After all that, imagine my chagrin when I was asked to play the keyboard for church on Wednesday nights. Mind you, it's only once a month, and it's just playing the chords of each song to back up the piano. And after a decade of piano lessons, if I can't at least bang out some chords then I should probably never have the nerve to touch a piano again. So, I agreed, if only for the sake of my pride. And the fear that God would allow an accident to break all my fingers if I didn't.
The first time I was on the schedule (last month) I was in full-out panic mode for the entire week before.
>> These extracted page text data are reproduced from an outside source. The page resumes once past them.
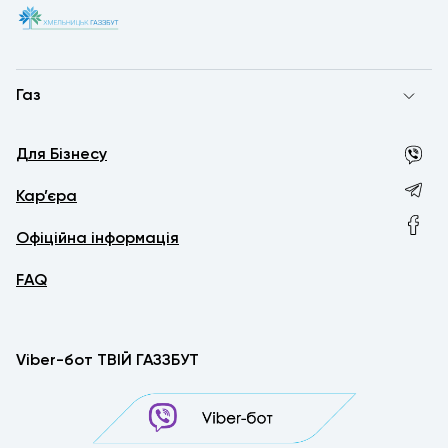
Газ
Для Бізнесу
Кар’єра
Офіційна інформація
FAQ
Viber-бот ТВІЙ ГАЗЗБУТ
I forced my friend Brittany, who was scheduled to play the piano, to practice with me (I'm pretty sure no one else does that for any length of time) and then took the music home and set up my Mamaw's tiny little keyboard and practiced long enough to drive myself and my husband crazy. All this for a 15-20 minute song service on a Wednesday night. And all because of my ridiculous shaky hands. (It doesn't help that we have a zillion awesome pianists at our church... I always feel like Toy Story when Andy gets a bunch of cool presents and then he opens bed sheets and all the toys shout "Who invited that kid?!" Not to mention our music minister, whose opinion I value enormously, is sitting close enough to actually hear the keyboard. I typically putter at the piano only when I'm alone and scurry away like a frightened mouse if I hear footsteps approaching. I know, pathetic.)
All too soon, this month's scheduled Wednesday had arrived and I was going into lock-down again. Only this time, instead of my college buddy at the piano, it was one of our church secretaries. She is the sweetest person ever but I'm not as comfortable
demanding requesting a practice. I did, however, feel I should at least give her a heads-up that she had been saddled with the spastic shaky girl for her turn on the rotation. (This involved my needing a detailed list of the songs for the prelude, order of service, etc.) So the past couple days I have dragged out the keyboard and set up shop in Mamaw's room, again practicing for what lasted all of 20 minutes and what probably only a few people noticed. (I did survive, thanks to a patient Mrs. Maddox, the pianist, with only a few glaring errors that hopefully didn't make too many people wince.)
But I am glad I did, if only to say that I actually went through with it (As if I have survived the apocalypse!). Psalm 35:4-5 has become my theme verse... "Strengthen the weak hands, and steady the feeble knees." That's me- weak hands, feeble knees, and all. And for a few minutes on the third Wednesday of each month, God strengthens them. It has to be Him, because otherwise I'd be a basket case. But I just have to tell myself that maybe someday I will actually play, if not beautifully, then perhaps without the shakes. Who knows? I doubt it, but I can hope. And practice on my tiny keyboard in the meantime.
Or just say no to all piano opportunities that come my way.
Yeah, maybe that.
Later, people! If you have a paralyzing fear of performing (or a freaky quirk like my shakes), let me know before I get a complex and join the circus.